Teresa put out the school board’s RFP for an organic, educational farm. I always had the feeling the other board members were mostly humoring her – the assumption was that the land would be leased to fee-based soccer leagues at a competitive price! All that changed though when our rag tag group came in with our 97-page proposal, our 1000 signatures, and our impassioned plea to keep the land in a form where it could benefit ALL children, not just the children than could afford organized sports programs.

In a surprise turnaround, the school board voted 6-1 for Full Circle Farm. I could have fallen out of my chair! I remember Josh turning to me, wide-eyed, and saying “Holy Crap! Now we have to start a farm!”  My sentiments, exactly.

It was a dizzying experience, to have your vision for something so beautiful and good and world-changing to be set on the path to becoming reality. To this day, I am overwhelmed with gratitude for the vision and faith the Santa Clara Unified School District showed that night.

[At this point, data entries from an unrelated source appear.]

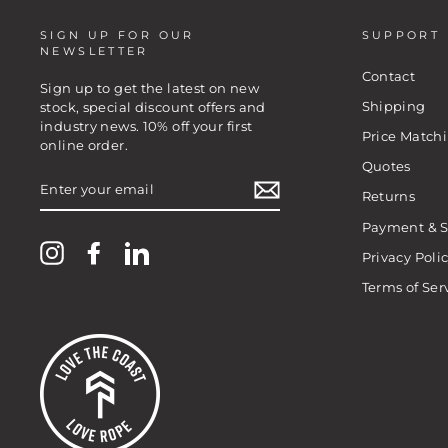
SIGN UP FOR OUR
SUPPORT
NEWSLETTER
Contact
Sign up to get the latest on new
Shipping
stock, special discount offers and
industry news. 10% off your first
Price Match
online order.
Quotes
ENTER
YOUR
Returns
EMAIL
Payment & S
Instagram
Facebook
LinkedIn
Privacy Poli
Terms of Ser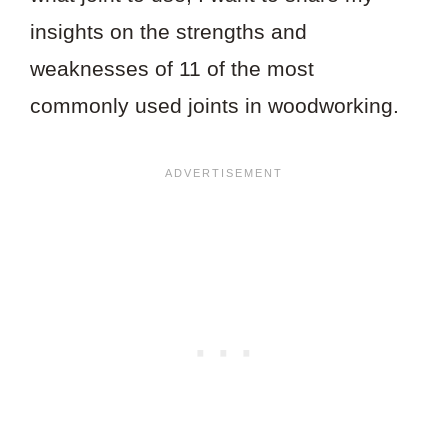
insights on the strengths and
weaknesses of 11 of the most
commonly used joints in woodworking.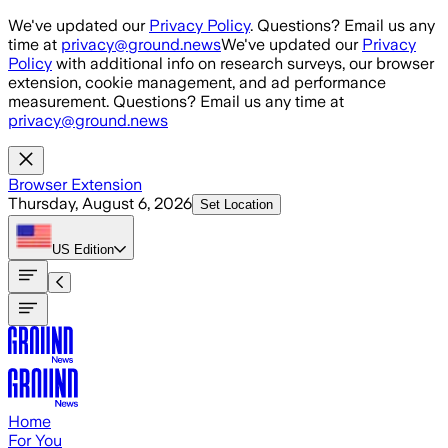
Skip to main content
We've updated our
Privacy Policy
. Questions? Email us any
time at
privacy@ground.news
We've updated our
Privacy
Policy
with additional info on research surveys, our browser
extension, cookie management, and ad performance
measurement. Questions? Email us any time at
privacy@ground.news
Browser Extension
Thursday, August 6, 2026
Set Location
US
Edition
Home
For You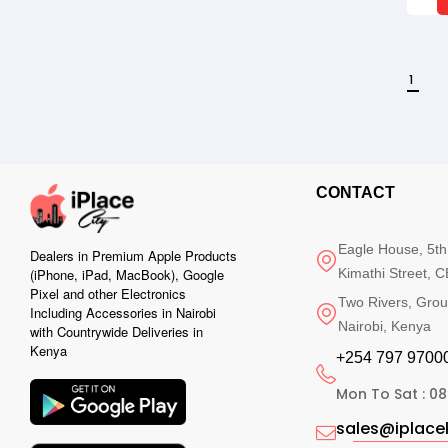
1
CONTACT
Eagle House, 5th
Dealers in Premium Apple Products
Kimathi Street, C
(iPhone, iPad, MacBook), Google
Pixel and other Electronics
Two Rivers, Grou
Including Accessories in Nairobi
Nairobi, Kenya
with Countrywide Deliveries in
Kenya
+254 797 97000
Mon To Sat : 08
sales@iplac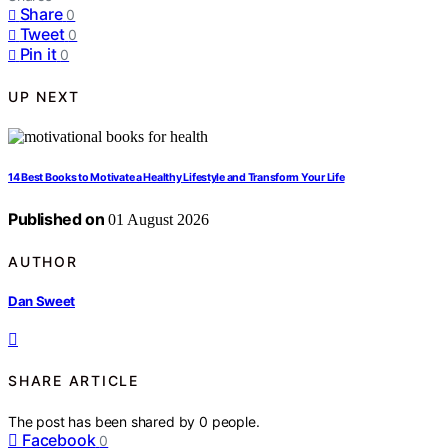
Share
0
Tweet
0
Pin it
0
UP NEXT
14 Best Books to Motivate a Healthy Lifestyle and Transform Your Life
Published on
01 August 2026
AUTHOR
Dan Sweet
SHARE ARTICLE
The post has been shared by
0
people.
Facebook
0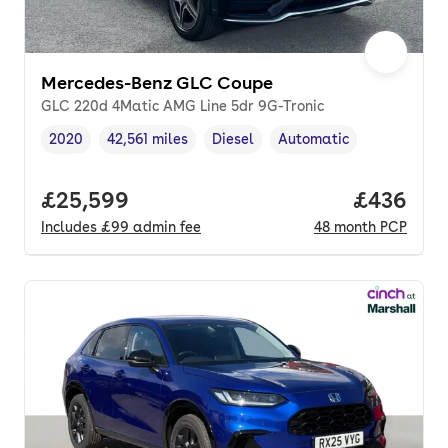
Mercedes-Benz GLC Coupe
GLC 220d 4Matic AMG Line 5dr 9G-Tronic
2020
42,561 miles
Diesel
Automatic
Vehicle year
Mileage
,
,
Fuel type
,
Transmission type
,
Full price.
£25,599
Price per
£436
Includes
£99
admin fee
48
month
PCP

In the whirlwind 3 years that followed, I wore many hats: grant writer, post-hole digger, garden educator, event planner, weed warrior, public speaker, produce washer, and even a terrifying 11 months as Interim Executive Director. Through it all, it was incredible to watch the farm come to life – red tailed hawks circling overhead, western bluebirds perched in the young orchard trees, lacewings and ladybugs flitting past, and killdeers nesting in the rows of glistening green vegetables. Seeing the ability of an organic farm to bring back wildlife to suburbia still astounds me!

In 2009, it was time for me to step down. I realized that I was burned out, and that I needed to let others take the torch. Stepping down, though bittersweet, allowed me to gain some much-needed sanity! I’m guessing that many of the early staff that have come and gone (and anyone who’s ever started something great!) would agree with me – starting something this big, and this important, is a tremendous experience. But the energy you need to put in to make it fly just can’t be maintained forever.

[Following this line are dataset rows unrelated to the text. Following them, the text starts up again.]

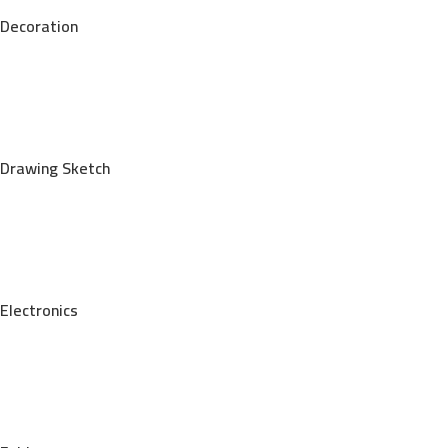
Decoration
Drawing Sketch
Electronics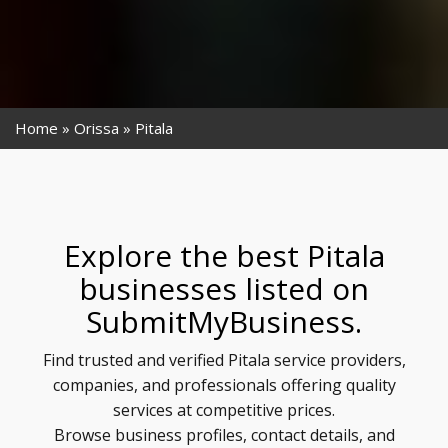
Home
Orissa
Pitala
Explore the best Pitala
businesses listed on
SubmitMyBusiness.
Find trusted and verified Pitala service providers,
companies, and professionals offering quality
services at competitive prices.
Browse business profiles, contact details, and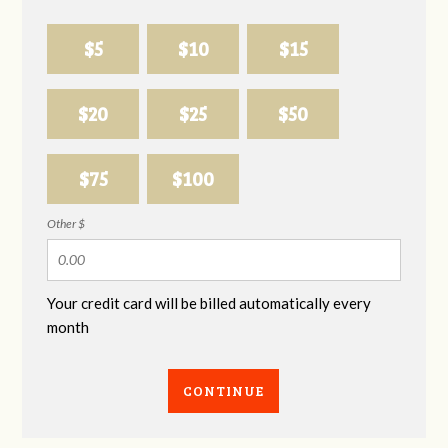
$5
$10
$15
$20
$25
$50
$75
$100
Other $
Your credit card will be billed automatically every
month
CONTINUE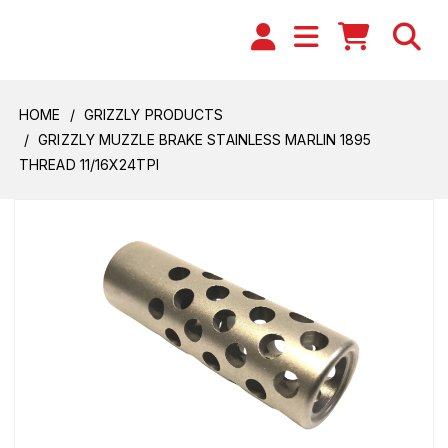
HOME
GRIZZLY PRODUCTS
GRIZZLY MUZZLE BRAKE STAINLESS MARLIN 1895
THREAD 11/16X24TPI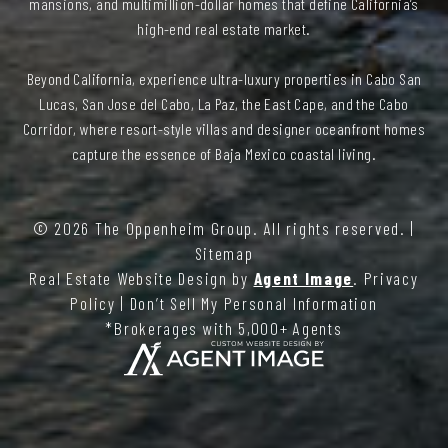
mansions, and multimillion-dollar homes that define California’s
high-end real estate market.
Beyond California, experience ultra-luxury properties in Cabo San
Lucas, San Jose del Cabo, La Paz, the East Cape, and the Cabo
Corridor, where resort-style villas and designer oceanfront homes
capture the essence of Baja Mexico coastal living.
© 2026
The Oppenheim Group
. All rights reserved. |
Sitemap
Real Estate Website Design by
Agent Image
.
Privacy
Policy
|
Don’t Sell My Personal Information
*Brokerages with 5,000+ Agents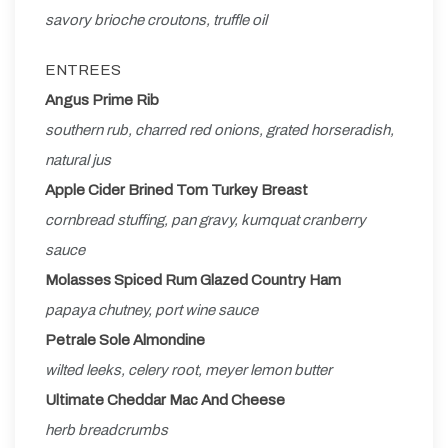
savory brioche croutons, truffle oil
ENTREES
Angus Prime Rib
southern rub, charred red onions, grated horseradish,
natural jus
Apple Cider Brined Tom Turkey Breast
cornbread stuffing, pan gravy, kumquat cranberry
sauce
Molasses Spiced Rum Glazed Country Ham
papaya chutney, port wine sauce
Petrale Sole Almondine
wilted leeks, celery root, meyer lemon butter
Ultimate Cheddar Mac And Cheese
herb breadcrumbs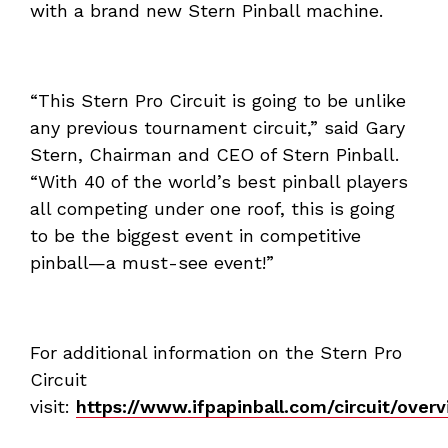
with a brand new Stern Pinball machine.
“This Stern Pro Circuit is going to be unlike
any previous tournament circuit,” said Gary
Stern, Chairman and CEO of Stern Pinball.
“With 40 of the world’s best pinball players
all competing under one roof, this is going
to be the biggest event in competitive
pinball—a must-see event!”
For additional information on the Stern Pro
Circuit
visit:
https://www.ifpapinball.com/circuit/over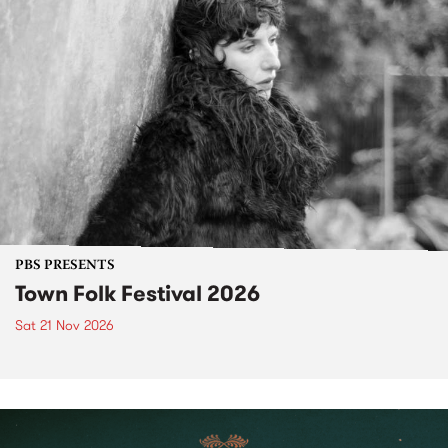
PBS PRESENTS
Town Folk Festival 2026
Sat 21 Nov 2026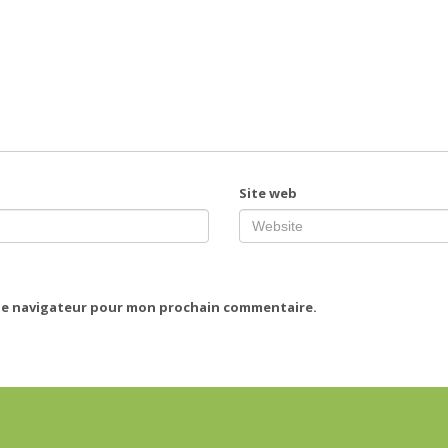
Site web
 le navigateur pour mon prochain commentaire.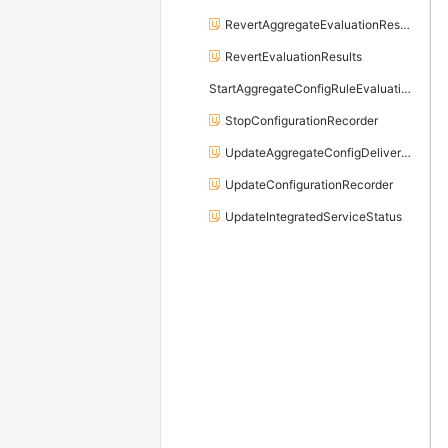
RevertAggregateEvaluationResults
RevertEvaluationResults
StartAggregateConfigRuleEvaluation
StopConfigurationRecorder
UpdateAggregateConfigDeliveryChannel
UpdateConfigurationRecorder
UpdateIntegratedServiceStatus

Through all the tremendous ups and downs, joys and frustrations, victories and defeats, I am left with one overwhelming feeling – gratitude. Gratitude for everyone I worked with, and gratitude to the land that fed my family, was a vast playground for my child, and nourished my soul. Today, when I take my daughter Helen to the garden and look out on those 11 acres, ever-evolving and blooming, I still pinch myself – it can’t be real, can it? I will forever feel blessed to have been a part of something so magical and extraordinary.